O conflito cognitivo se estabelece quando o esquema mental que o indivíduo possui já não contempla as situações nas quais está inserido ou já não supre suas necessidades. Então, acontece a desequilibração. Nesse momento, o indivíduo passa a desenvolver e a transformar ou sofisticar os esquemas mentais já desenvolvidos. Assim, passa a resolver a situação, e o equilíbrio se restabelece. Isso significa que o equilíbrio volta a ser majorante.

Os esquemas apresentam-se numa estrutura, ou seja, numa forma organizada da inteligência, uma estrutura cognitiva. A inteligência tem como função a constante adaptação dos esquemas. A adaptação utiliza-se tanto da assimilação (incorporar o objeto às estruturas e aos esquemas que o indivíduo já possui) como da acomodação (mudanças nos esquemas para dar conta da situação). Além disso, os esquemas se assemelham à ideia de modelo, que é a representação mental do objeto real, do objeto do conhecimento.

Já que os esquemas podem ser classificados como sendo de: ação (motores) e representação (conceituais), o conceito de modelo está ligado aos esquemas de representação. Em Piaget, representação é a capacidade de pensar um objeto através de outro, e é por esse motivo que estão diretamente relacionados ao conceito. Nos esquemas conceituais, para construir o conceito, o indivíduo não “traz” o objeto inteiro, mas apenas características ou propriedades fundamentais, ou essenciais, para construir uma representação, o esquema, desse objeto. Assim, o conhecimento é, na verdade, uma representação da realidade, ou seja, representar significa tornar presente novamente. Isso é a abstração. Abstrair é, na verdade, “descolar” do objeto real. O conceito só passa a ser conceito quando ele se “descola” do objeto.

As abstrações estão relacionadas diretamente às experiências. Tanto existem duas formas de experiência — física e lógica — como, respectivamente, existem duas formas de abstração — empírica e reflexiva. Na experiência física, a abstração empírica está presente porque o próprio objeto dá ao sujeito a informação de que precisa. Na experiência lógica, a abstração reflexiva está presente porque a reflexão do sujeito é que dá a informação necessária; e essa relação é lógica — sua ação sobre o objeto —, é o seu pensar sobre o seu agir.
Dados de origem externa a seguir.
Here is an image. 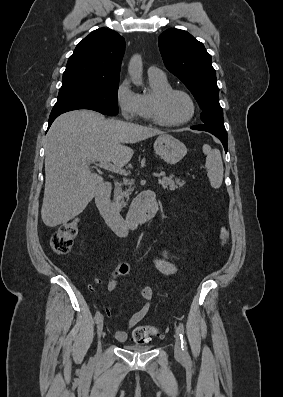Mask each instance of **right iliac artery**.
<instances>
[{
  "mask_svg": "<svg viewBox=\"0 0 283 397\" xmlns=\"http://www.w3.org/2000/svg\"><path fill=\"white\" fill-rule=\"evenodd\" d=\"M100 318H101V314H100L99 311H97L96 314H95V322L98 323V321L100 320Z\"/></svg>",
  "mask_w": 283,
  "mask_h": 397,
  "instance_id": "82829eb1",
  "label": "right iliac artery"
}]
</instances>
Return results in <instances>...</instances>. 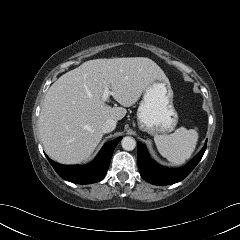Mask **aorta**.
Returning <instances> with one entry per match:
<instances>
[{
  "instance_id": "1",
  "label": "aorta",
  "mask_w": 240,
  "mask_h": 240,
  "mask_svg": "<svg viewBox=\"0 0 240 240\" xmlns=\"http://www.w3.org/2000/svg\"><path fill=\"white\" fill-rule=\"evenodd\" d=\"M122 148L126 151H132L136 147V141L133 137H124L121 141Z\"/></svg>"
}]
</instances>
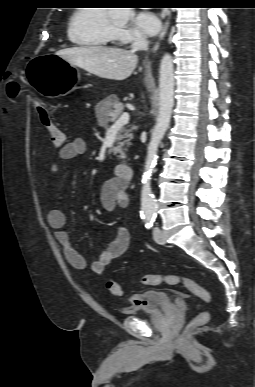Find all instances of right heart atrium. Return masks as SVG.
Returning <instances> with one entry per match:
<instances>
[{"mask_svg":"<svg viewBox=\"0 0 255 387\" xmlns=\"http://www.w3.org/2000/svg\"><path fill=\"white\" fill-rule=\"evenodd\" d=\"M114 37H115V40L121 43H129L132 41H138L142 39V37L139 34L123 27H115Z\"/></svg>","mask_w":255,"mask_h":387,"instance_id":"1","label":"right heart atrium"}]
</instances>
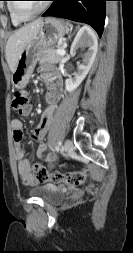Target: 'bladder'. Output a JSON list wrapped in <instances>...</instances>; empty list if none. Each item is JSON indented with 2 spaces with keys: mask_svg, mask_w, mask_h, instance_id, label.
<instances>
[{
  "mask_svg": "<svg viewBox=\"0 0 133 253\" xmlns=\"http://www.w3.org/2000/svg\"><path fill=\"white\" fill-rule=\"evenodd\" d=\"M32 196L42 199L44 202L56 204L61 202L65 194L61 189L49 185L33 187L30 191Z\"/></svg>",
  "mask_w": 133,
  "mask_h": 253,
  "instance_id": "obj_1",
  "label": "bladder"
}]
</instances>
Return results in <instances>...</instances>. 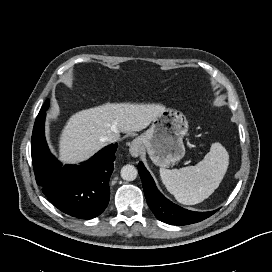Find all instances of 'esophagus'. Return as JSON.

Vale ressaltar que os esquemas de ação não estão vinculados aos reflexos, porque o esquema é uma ação intencional, a qual podemos manipular, e o reflexo não é intencional, embora, junto com o desenvolvimento, se transforme em esquemas.

Tudo isso converge para o argumento de que a ação no mundo implica uma coordenação de esquemas, que, por sua vez, têm a função de dar autonomia aos indivíduos. Aqui, autonomia está relacionada à ideia de plasticidade cerebral: a possibilidade de o cérebro ser modificado. Nesse sentido, o sujeito em Piaget é considerado epistêmico porque está sempre buscando elaborar hipóteses para explicar o mundo. Assim, a construção do eu e do objeto acontece a partir das frustrações, da necessidade de a criança desejar algo que não é ela, que está fora dela. E esse algo que está fora dela trata-se do esquema de objeto permanente: o objeto existe independentemente do sujeito; no caso, a criança. Para que ela identifique esse objeto fora dela, precisa representá-lo por algo que substitui esse objeto, que é a linguagem.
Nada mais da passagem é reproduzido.